> [EXERCISE DETAILS]
Leaving the pictures aside, transcribe the data below exactly.

> [RECORDS]

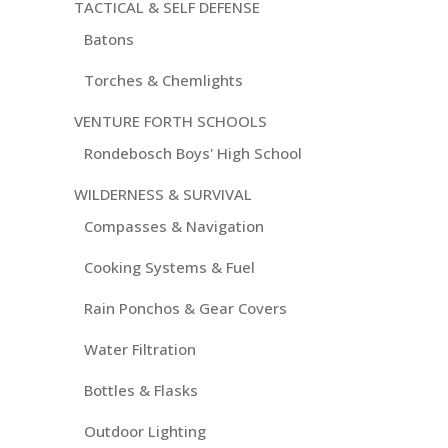
TACTICAL & SELF DEFENSE
Batons
Torches & Chemlights
VENTURE FORTH SCHOOLS
Rondebosch Boys' High School
WILDERNESS & SURVIVAL
Compasses & Navigation
Cooking Systems & Fuel
Rain Ponchos & Gear Covers
Water Filtration
Bottles & Flasks
Outdoor Lighting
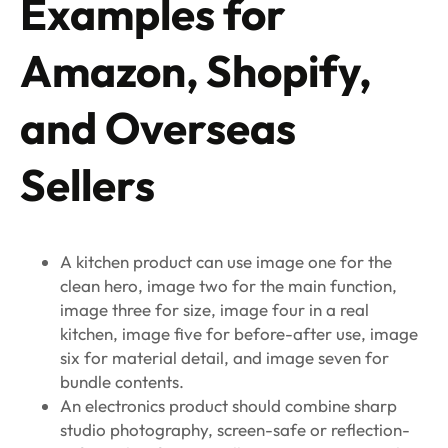
Examples for
Amazon, Shopify,
and Overseas
Sellers
A kitchen product can use image one for the
clean hero, image two for the main function,
image three for size, image four in a real
kitchen, image five for before-after use, image
six for material detail, and image seven for
bundle contents.
An electronics product should combine sharp
studio photography, screen-safe or reflection-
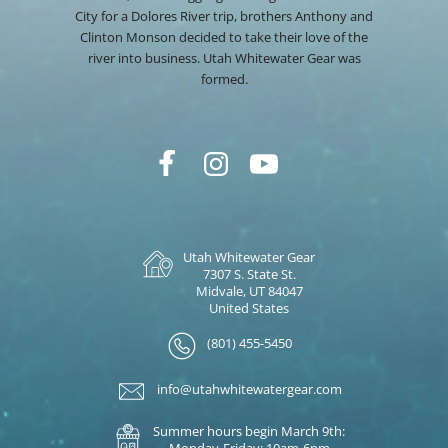
City for a Dolores River trip, brothers Anthony and
Clinton Monson decided to take their love of the
river into business. Utah Whitewater Gear was
formed.
Utah Whitewater Gear
7307 S. State St.
Midvale, UT 84047
United States
(801) 455-5450
info@utahwhitewatergear.com
Summer hours begin March 9th:
Monday-Friday: 10am-6pm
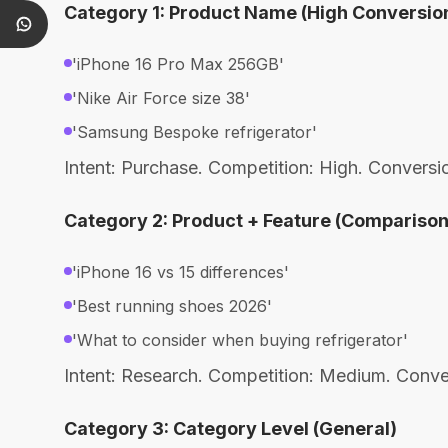
Category 1: Product Name (High Conversio
'iPhone 16 Pro Max 256GB'
'Nike Air Force size 38'
'Samsung Bespoke refrigerator'
Intent: Purchase. Competition: High. Convers
Category 2: Product + Feature (Comparison
'iPhone 16 vs 15 differences'
'Best running shoes 2026'
'What to consider when buying refrigerator'
Intent: Research. Competition: Medium. Conv
Category 3: Category Level (General)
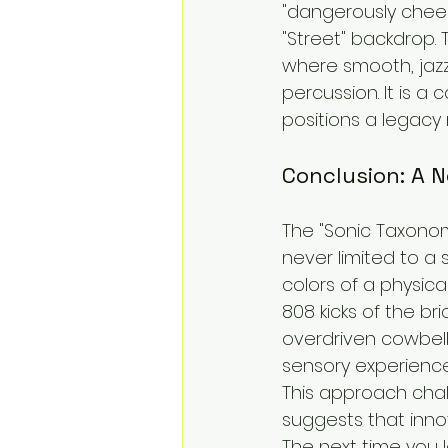
"dangerously chees
"Street" backdrop. 
where smooth, jazz
percussion. It is a 
positions a legacy 
Conclusion: A 
The "Sonic Taxonom
never limited to a 
colors of a physica
808 kicks of the br
overdriven cowbells
sensory experience
This approach chall
suggests that inno
The next time you lo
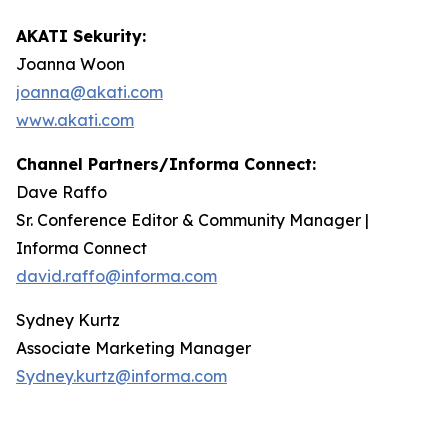
AKATI Sekurity:
Joanna Woon
joanna@akati.com
www.akati.com
Channel Partners/Informa Connect:
Dave Raffo
Sr. Conference Editor & Community Manager |
Informa Connect
david.raffo@informa.com
Sydney Kurtz
Associate Marketing Manager
Sydney.kurtz@informa.com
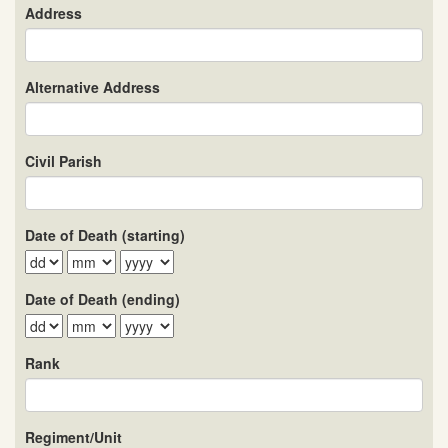
Address
Alternative Address
Civil Parish
Date of Death (starting)
Date of Death (ending)
Rank
Regiment/Unit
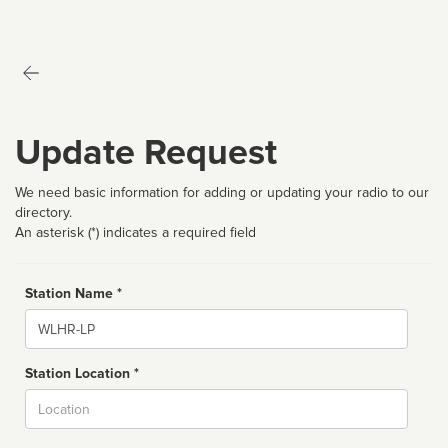
Update Request
We need basic information for adding or updating your radio to our
directory.
An asterisk (*) indicates a required field
Station Name *
Name
Station Location *
City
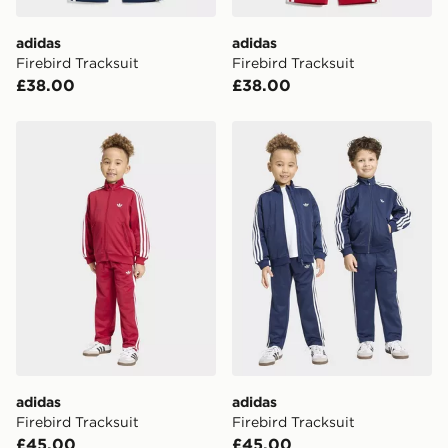
Visit our delivery page for more information on UK and
adidas
adidas
International delivery.
Firebird Tracksuit
Firebird Tracksuit
£38.00
£38.00
adidas Firebird Tracksuit
adidas Firebird Tracksuit
adidas
adidas
Firebird Tracksuit
Firebird Tracksuit
£45.00
£45.00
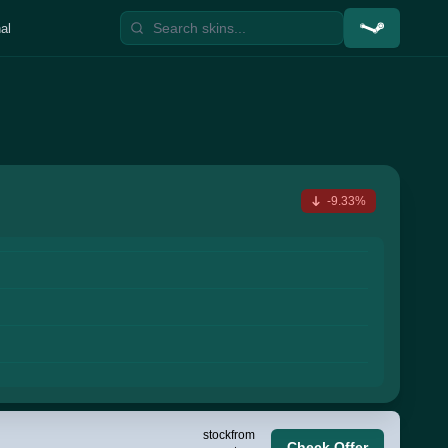
al
-9.33%
stock
from
Check Offer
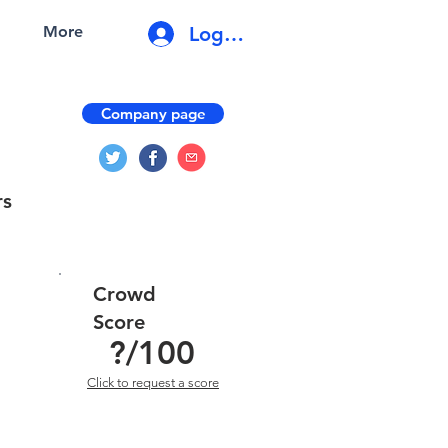
Log In
More
Company page
rs
Crowd
Score
?
/100
Click to request a score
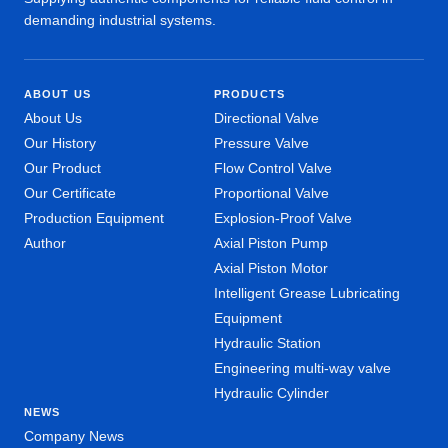
demanding industrial systems.
ABOUT US
PRODUCTS
About Us
Directional Valve
Our History
Pressure Valve
Our Product
Flow Control Valve
Our Certificate
Proportional Valve
Production Equipment
Explosion-Proof Valve
Author
Axial Piston Pump
Axial Piston Motor
Intelligent Grease Lubricating
Equipment
Hydraulic Station
Engineering multi-way valve
Hydraulic Cylinder
NEWS
Company News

> [WRITTEN ANSWER]
TACTICAL & SELF DEFENSE
Batons
Torches & Chemlights
VENTURE FORTH SCHOOLS
Rondebosch Boys' High School
WILDERNESS & SURVIVAL
Compasses & Navigation
Cooking Systems & Fuel
Rain Ponchos & Gear Covers
Water Filtration
Bottles & Flasks
Outdoor Lighting
Examples for
Amazon, Shopify,
and Overseas
Sellers
A kitchen product can use image one for the
clean hero, image two for the main function,
image three for size, image four in a real
kitchen, image five for before-after use, image
six for material detail, and image seven for
bundle contents.
An electronics product should combine sharp
studio photography, screen-safe or reflection-
City for a Dolores River trip, brothers Anthony and
Clinton Monson decided to take their love of the
river into business. Utah Whitewater Gear was
formed.
Utah Whitewater Gear
7307 S. State St.
Midvale, UT 84047
United States
(801) 455-5450
info@utahwhitewatergear.com
Summer hours begin March 9th:
Monday-Friday: 10am-6pm
Category 1: Product Name (High Conversio
'iPhone 16 Pro Max 256GB'
'Nike Air Force size 38'
'Samsung Bespoke refrigerator'
Intent: Purchase. Competition: High. Convers
Category 2: Product + Feature (Comparison
'iPhone 16 vs 15 differences'
'Best running shoes 2026'
'What to consider when buying refrigerator'
Intent: Research. Competition: Medium. Conv
Category 3: Category Level (General)
"dangerously chees
"Street" backdrop. 
where smooth, jazz
percussion. It is a 
positions a legacy 
Conclusion: A 
The "Sonic Taxonom
never limited to a 
colors of a physica
808 kicks of the br
overdriven cowbells
sensory experience
This approach chall
suggests that inno
The next time you lo
AKATI Sekurity:
Joanna Woon
joanna@akati.com
www.akati.com
Channel Partners/Informa Connect:
Dave Raffo
Sr. Conference Editor & Community Manager |
Informa Connect
david.raffo@informa.com
Sydney Kurtz
Associate Marketing Manager
Sydney.kurtz@informa.com
Address
Alternative Address
Civil Parish
Date of Death (starting)
Date of Death (ending)
Rank
Regiment/Unit
Update Request
We need basic information for adding or updating your radio to our
directory.
An asterisk (*) indicates a required field
Station Name *
Name
Station Location *
City
Visit our delivery page for more information on UK and
adidas
adidas
International delivery.
Firebird Tracksuit
Firebird Tracksuit
£38.00
£38.00
adidas Firebird Tracksuit
adidas Firebird Tracksuit
adidas
adidas
Firebird Tracksuit
Firebird Tracksuit
£45.00
£45.00
al
-9.33%
stock
from
Check Offer
Log In
More
Company page
rs
Crowd
Score
?
/100
Click to request a score
demanding industrial systems.
ABOUT US
PRODUCTS
About Us
Directional Valve
Our History
Pressure Valve
Our Product
Flow Control Valve
Our Certificate
Proportional Valve
Production Equipment
Explosion-Proof Valve
Author
Axial Piston Pump
Axial Piston Motor
Intelligent Grease Lubricating
Equipment
Hydraulic Station
Engineering multi-way valve
Hydraulic Cylinder
NEWS
Company News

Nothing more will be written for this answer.